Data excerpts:
◆ ◆ ◆

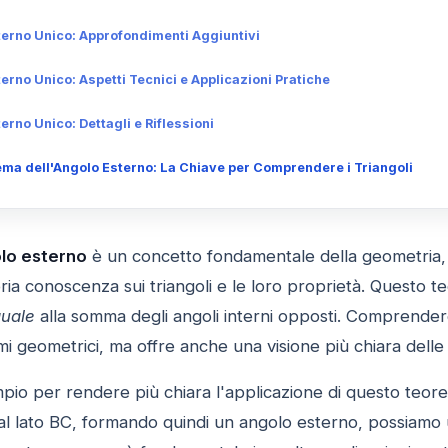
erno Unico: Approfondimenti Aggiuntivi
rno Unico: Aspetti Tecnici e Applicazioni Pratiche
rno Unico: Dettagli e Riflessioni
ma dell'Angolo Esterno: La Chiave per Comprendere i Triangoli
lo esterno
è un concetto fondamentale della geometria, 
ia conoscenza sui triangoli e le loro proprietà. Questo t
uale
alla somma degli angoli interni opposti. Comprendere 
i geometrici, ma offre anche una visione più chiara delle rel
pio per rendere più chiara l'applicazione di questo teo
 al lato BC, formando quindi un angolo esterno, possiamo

◆ ◆ ◆

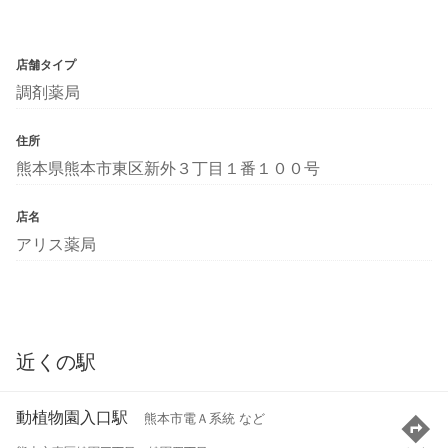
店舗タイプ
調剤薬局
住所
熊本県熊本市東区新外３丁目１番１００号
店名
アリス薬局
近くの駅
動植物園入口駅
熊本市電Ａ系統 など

◆ ◆ ◆

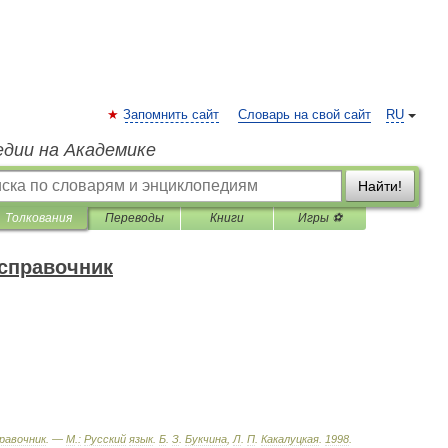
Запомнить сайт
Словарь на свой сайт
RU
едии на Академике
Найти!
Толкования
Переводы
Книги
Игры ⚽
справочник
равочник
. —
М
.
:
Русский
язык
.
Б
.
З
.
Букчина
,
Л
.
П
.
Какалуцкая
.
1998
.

◆ ◆ ◆

The task - Gather and copy every line of the data in which the string "chiara" is found.

Response area -
i geometrici, ma offre anche una visione più chiara delle rel
pio per rendere più chiara l'applicazione di questo teo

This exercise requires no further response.